**TASK INSTRUCTIONS:** Below is a listing. Gather each line of it that contains "Queue".

**TASK INPUT:**
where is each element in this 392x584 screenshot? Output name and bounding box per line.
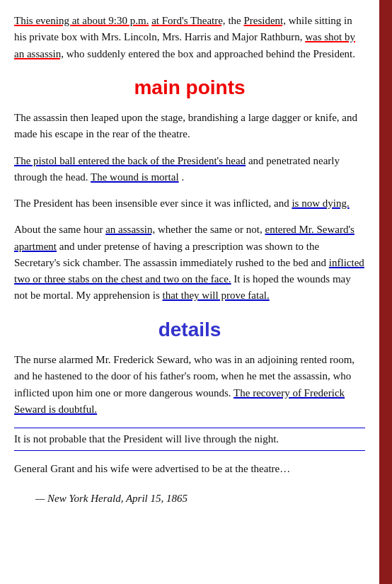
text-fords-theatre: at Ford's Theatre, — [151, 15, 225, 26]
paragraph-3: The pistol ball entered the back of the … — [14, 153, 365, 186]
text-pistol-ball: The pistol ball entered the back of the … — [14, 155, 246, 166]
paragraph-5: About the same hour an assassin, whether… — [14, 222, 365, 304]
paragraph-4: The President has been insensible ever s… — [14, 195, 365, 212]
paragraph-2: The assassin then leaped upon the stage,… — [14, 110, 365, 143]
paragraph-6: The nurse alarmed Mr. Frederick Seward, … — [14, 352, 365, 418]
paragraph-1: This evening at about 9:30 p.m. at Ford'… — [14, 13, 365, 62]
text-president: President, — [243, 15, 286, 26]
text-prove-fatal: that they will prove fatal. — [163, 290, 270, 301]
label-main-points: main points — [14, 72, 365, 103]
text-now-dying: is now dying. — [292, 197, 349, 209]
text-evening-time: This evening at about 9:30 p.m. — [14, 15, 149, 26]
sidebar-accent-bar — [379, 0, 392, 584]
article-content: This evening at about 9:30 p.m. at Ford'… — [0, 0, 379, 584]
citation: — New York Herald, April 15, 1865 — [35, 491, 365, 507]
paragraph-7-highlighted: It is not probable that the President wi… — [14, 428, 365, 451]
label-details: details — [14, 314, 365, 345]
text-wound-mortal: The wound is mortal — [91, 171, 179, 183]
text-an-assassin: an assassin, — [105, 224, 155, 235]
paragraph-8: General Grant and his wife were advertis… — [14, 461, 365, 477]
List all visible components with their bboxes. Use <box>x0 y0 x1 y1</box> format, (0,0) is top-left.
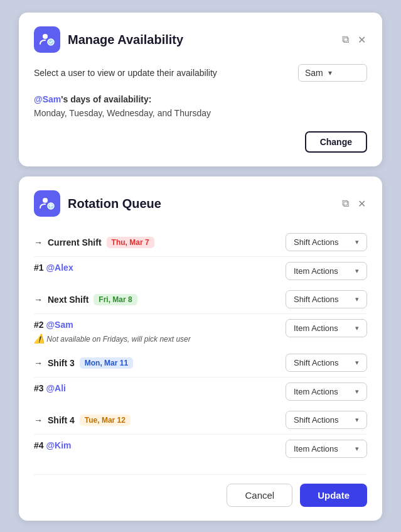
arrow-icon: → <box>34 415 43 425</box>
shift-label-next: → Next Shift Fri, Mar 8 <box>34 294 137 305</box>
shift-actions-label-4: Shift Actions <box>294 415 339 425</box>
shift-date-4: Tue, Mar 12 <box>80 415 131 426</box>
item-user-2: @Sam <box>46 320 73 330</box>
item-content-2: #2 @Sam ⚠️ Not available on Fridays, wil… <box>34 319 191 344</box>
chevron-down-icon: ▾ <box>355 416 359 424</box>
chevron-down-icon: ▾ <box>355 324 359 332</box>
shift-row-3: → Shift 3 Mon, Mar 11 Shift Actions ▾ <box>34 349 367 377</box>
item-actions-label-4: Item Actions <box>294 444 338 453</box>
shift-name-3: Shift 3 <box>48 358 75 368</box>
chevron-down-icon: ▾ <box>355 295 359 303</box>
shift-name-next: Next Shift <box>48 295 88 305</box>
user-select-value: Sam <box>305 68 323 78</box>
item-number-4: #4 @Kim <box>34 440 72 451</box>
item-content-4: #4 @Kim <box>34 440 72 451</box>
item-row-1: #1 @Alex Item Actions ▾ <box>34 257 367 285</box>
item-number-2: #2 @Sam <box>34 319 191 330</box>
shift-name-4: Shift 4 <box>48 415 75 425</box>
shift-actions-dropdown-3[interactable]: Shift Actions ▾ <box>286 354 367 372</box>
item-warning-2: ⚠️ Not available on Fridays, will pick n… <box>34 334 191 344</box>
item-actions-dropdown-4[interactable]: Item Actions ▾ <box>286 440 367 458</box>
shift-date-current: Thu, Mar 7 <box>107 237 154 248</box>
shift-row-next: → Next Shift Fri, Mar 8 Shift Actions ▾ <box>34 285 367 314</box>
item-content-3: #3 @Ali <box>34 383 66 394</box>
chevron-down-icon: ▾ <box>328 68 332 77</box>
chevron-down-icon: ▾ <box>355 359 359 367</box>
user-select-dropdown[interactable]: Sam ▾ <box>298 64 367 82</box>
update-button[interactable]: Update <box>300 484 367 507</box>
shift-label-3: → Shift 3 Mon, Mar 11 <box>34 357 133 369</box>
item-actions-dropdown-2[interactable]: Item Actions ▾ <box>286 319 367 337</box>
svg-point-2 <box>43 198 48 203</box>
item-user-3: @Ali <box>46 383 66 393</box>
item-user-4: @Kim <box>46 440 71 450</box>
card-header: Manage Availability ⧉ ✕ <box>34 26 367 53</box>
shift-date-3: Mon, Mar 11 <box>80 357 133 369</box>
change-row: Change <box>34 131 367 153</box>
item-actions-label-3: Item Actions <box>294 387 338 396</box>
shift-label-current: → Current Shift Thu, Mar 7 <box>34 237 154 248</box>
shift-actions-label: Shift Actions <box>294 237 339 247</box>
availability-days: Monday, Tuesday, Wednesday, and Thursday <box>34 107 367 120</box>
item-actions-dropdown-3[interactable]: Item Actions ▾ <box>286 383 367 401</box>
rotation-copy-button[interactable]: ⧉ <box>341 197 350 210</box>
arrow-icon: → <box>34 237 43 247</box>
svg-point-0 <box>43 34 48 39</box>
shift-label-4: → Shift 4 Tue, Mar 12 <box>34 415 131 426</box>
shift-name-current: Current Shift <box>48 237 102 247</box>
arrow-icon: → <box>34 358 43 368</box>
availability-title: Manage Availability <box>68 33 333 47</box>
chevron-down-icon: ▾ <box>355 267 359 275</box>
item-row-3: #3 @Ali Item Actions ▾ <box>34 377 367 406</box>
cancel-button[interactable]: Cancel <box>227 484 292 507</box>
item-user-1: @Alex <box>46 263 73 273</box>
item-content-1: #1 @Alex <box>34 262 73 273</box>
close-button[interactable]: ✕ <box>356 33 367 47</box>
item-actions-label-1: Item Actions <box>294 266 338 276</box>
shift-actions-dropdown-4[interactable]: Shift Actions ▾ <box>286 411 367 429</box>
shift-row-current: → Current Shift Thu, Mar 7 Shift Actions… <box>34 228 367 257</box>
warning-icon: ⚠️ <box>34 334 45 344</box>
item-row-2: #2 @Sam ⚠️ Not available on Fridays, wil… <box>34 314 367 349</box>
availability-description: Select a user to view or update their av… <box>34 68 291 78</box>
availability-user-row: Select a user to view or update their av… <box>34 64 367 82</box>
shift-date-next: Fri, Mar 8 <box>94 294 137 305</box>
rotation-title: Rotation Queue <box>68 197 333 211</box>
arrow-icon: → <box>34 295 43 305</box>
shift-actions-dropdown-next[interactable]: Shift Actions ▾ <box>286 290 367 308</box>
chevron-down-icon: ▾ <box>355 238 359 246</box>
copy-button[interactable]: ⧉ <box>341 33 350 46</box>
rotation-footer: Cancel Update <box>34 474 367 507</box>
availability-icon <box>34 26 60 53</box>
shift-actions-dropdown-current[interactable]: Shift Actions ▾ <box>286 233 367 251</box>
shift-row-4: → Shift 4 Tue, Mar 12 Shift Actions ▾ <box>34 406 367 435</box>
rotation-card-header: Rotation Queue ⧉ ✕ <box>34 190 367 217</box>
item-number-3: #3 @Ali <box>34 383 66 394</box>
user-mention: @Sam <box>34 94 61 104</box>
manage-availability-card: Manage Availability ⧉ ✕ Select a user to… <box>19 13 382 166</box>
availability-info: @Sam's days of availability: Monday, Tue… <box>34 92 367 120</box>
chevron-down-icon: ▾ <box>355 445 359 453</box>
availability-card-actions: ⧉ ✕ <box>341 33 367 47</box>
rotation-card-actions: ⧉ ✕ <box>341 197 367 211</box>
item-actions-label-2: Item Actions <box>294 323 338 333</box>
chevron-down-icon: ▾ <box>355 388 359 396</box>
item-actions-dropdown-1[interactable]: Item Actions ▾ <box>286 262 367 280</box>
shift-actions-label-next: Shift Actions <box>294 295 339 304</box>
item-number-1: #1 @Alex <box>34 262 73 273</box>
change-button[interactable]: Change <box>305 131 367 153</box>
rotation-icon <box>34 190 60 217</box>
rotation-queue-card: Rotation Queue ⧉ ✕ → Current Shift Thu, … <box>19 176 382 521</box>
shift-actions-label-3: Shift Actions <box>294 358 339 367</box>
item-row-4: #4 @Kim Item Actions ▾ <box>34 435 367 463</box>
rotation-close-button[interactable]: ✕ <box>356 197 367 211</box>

**WRITTEN ANSWER:**
rotation-title: Rotation Queue <box>68 197 333 211</box>
rotation-card-header: Rotation Queue ⧉ ✕ <box>34 190 367 217</box>
rotation-queue-card: Rotation Queue ⧉ ✕ → Current Shift Thu, … <box>19 176 382 521</box>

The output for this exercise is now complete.